4.5.2012 | by:
Editor’s Note: Joan Henneberry is a principal at Health Management Associates, an independent national research and consulting firm specializing in complex health care programs and policy issues. Previously, she served as the Planning Director for Colorado’s Health Insurance Exchange in 2011. This post originally appeared on CNN.
For many waiting for the Supreme Court to decide on the fate of the Affordable Care Act (ACA), the wait may be worse than the outcome. Uncertainty has paralyzed some state officials and engendered a sense of desperation in others.
But delaying key policy and program decisions puts states at risk of not meeting the ACA’s 2014 implementation deadlines and, worse, of missing out on options available to them right now.
The ACA offers avenues for improving health care even in the absence of the individual mandate by bringing efficiencies into the healthcare system, bending the cost curve, and improving overall customer experience.
Here are some things states can do to reform health care even if the mandate is struck down:
Implement service delivery and payment reforms
States have been experimenting with Medicaid managed care approaches for decades. Essentially, plans take the full financial risk of paying for care even when people need high-cost care or hospitalization. States have had mixed success with these models in terms of client satisfaction, outcomes, and cost.

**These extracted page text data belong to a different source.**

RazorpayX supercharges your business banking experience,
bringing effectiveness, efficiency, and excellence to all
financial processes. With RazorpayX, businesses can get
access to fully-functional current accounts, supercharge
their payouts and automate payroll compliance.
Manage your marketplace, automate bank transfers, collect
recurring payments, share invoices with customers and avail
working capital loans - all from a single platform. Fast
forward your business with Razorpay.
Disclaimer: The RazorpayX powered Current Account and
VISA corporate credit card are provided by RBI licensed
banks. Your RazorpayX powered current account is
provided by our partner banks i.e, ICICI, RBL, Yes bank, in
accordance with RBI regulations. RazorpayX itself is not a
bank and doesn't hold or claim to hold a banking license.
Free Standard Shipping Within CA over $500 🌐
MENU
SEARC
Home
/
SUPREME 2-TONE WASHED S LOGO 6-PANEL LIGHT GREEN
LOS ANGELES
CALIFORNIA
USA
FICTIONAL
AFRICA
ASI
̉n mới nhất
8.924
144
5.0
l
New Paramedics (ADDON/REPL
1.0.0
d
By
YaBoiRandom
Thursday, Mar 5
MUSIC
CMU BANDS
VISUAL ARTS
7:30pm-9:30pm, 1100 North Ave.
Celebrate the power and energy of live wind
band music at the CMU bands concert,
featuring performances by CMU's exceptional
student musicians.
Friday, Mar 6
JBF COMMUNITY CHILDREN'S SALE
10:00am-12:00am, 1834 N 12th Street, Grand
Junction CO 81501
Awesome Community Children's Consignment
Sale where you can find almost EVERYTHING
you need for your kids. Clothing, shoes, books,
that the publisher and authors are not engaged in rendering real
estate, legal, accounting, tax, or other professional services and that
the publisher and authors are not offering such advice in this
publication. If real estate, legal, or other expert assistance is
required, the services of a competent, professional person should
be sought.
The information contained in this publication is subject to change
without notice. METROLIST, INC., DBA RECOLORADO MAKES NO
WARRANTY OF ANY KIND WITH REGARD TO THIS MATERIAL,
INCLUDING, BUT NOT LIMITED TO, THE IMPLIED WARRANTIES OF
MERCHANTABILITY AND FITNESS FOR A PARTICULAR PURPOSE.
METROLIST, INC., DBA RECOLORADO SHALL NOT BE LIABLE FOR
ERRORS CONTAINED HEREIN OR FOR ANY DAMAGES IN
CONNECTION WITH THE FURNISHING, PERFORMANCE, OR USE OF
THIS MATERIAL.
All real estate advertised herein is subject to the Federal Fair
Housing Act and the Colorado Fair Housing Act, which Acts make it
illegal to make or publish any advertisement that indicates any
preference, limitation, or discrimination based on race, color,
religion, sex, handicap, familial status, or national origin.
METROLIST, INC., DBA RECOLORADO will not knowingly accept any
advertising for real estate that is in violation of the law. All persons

The Center for Medicare and Medicaid Innovation, established by the ACA, is giving states and communities the opportunity to pilot new models of care that will transform the health care system. States will continue to move away from fee-for-service arrangements, replacing them with accountable care organizations, community-care organizations, managed care plans, or some other entity.

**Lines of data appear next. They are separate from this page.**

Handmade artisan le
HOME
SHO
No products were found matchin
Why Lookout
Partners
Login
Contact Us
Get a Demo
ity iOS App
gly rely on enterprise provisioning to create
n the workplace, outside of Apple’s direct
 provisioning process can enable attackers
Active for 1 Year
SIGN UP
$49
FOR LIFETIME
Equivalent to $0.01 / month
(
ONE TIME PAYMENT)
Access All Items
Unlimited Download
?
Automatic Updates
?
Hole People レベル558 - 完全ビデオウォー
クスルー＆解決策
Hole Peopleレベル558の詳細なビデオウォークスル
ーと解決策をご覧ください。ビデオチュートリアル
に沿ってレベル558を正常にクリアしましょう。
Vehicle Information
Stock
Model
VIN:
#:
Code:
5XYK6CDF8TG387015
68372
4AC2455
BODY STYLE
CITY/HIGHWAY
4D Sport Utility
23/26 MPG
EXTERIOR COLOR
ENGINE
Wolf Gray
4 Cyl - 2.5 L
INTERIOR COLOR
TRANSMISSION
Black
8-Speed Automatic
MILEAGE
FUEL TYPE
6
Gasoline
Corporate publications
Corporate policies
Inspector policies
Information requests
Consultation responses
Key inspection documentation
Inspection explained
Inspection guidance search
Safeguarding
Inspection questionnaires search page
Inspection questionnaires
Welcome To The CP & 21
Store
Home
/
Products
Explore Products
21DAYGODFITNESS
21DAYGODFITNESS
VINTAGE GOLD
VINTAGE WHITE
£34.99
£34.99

The ACA gives states additional tools to integrate and pay for care differently, especially for the most expensive and vulnerable populations. In some cases, the federal government picks up a greater share of the cost when there is better coordination of care and use of home and community-based services.
With new financial and policy support from the ACA, states are redesigning care and payment models for dually eligible individuals – people who receive both Medicare and Medicaid benefits. This population has the greatest needs and costs the most to serve – 9.2 million people at a cost to the states and federal government of $300 billion annually.

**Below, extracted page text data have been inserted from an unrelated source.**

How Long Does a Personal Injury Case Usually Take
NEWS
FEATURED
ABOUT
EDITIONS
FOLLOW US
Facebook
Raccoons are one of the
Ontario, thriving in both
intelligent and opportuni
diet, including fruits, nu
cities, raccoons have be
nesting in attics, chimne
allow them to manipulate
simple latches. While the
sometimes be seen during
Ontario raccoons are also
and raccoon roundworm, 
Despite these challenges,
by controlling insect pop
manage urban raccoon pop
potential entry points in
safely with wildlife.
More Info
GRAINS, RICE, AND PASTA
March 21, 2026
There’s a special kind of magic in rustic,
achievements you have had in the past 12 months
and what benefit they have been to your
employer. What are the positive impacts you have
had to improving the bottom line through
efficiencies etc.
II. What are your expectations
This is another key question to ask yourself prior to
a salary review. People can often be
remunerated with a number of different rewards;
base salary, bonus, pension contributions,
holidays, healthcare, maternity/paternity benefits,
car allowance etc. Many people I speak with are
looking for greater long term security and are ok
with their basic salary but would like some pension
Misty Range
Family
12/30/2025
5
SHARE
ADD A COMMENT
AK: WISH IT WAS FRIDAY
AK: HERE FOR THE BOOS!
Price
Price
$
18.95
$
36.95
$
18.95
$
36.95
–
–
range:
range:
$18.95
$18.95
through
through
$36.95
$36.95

Federal encouragement and support to coordinate care between Medicare and Medicaid is long overdue. All states should explore the opportunities in the ACA for higher federal reimbursements and the flexibility to integrate primary care and long-term care services.
Use of health information technology
Providers and systems of care need modern tools to communicate. States can support the development of health information technology and health information exchange infrastructure through direct grant making, policy and rule making, and designating a statewide entity to coordinate efforts. Confidentiality and protections for consumers are paramount, and states can oversee those protections while simultaneously ensuring that appropriate clinical information is exchanged. The initial funding for electronic health records came from Recovery Act, but the ACA provides new incentives for widespread adoption of these communication tools.
Public health data collection and reporting should also be connected to health data exchange efforts so local health systems’, communities’, and states’ efforts to improve wellness and the population of the community can benefit. States have policy, regulatory, and financial incentives to ensure that providers and consumers can use data to improve health and health care.
Wellness and prevention
The Affordable Care Act provides funding and guidance for states to focus on population-based health care initiatives. With or without the mandate, states should continue to seek federal funds and invest state general funds in public health initiatives that ensure people receive the education and interventions needed to improve the health of the community: immunizations for adults and children; tobacco prevention and cessation; obesity prevention and intervention; family planning and the prevention of unwanted pregnancies along with adequate prenatal care; and management of chronic illnesses for people already diagnosed.
Health insurance Exchanges
State Health Insurance Exchanges are a key part of the health reform package that could function without a mandate. The purpose of an exchange is to provide a single point of entry for small business and individuals to buy coverage. Consumers select among competing insurers offering standardized products. Information about quality is provided so consumers can make wise choices about the relative value of the products being offered, thereby forcing insurers to compete on price and quality.
Previous efforts to establish exchange-like entities have nearly all failed. They couldn’t attract enough buyers, and they suffered from adverse selection. The ACA addresses both of these problems by requiring that everyone receiving a subsidy must purchase through a certified exchange and by requiring insurers to offer the same prices for products offered inside and outside the exchange. As long as these two conditions remain in force, and subsidies are available, exchanges can help to improve market performance and access.
States face the brunt of the direct implementation of the Affordable Care Act. If the Supreme Court rules that only the individual mandate is unconstitutional but the rest of the ACA stands, including the expansion of Medicaid to another 17 million individuals, states will continue to do what they’ve been doing for almost 30 years – that is, develop ways to serve their uninsured residents, with or without federal assistance.
But states hit a tipping point during this last recession. They just cannot continue to expand services, add more individuals to Medicaid, pay rising costs, and respond to market and consumer demands without the federal dollars that are available through the ACA. The policies and programs in the ACA are important cornerstones, but the availability of federal funds will determine how far states can go to reform health and healthcare.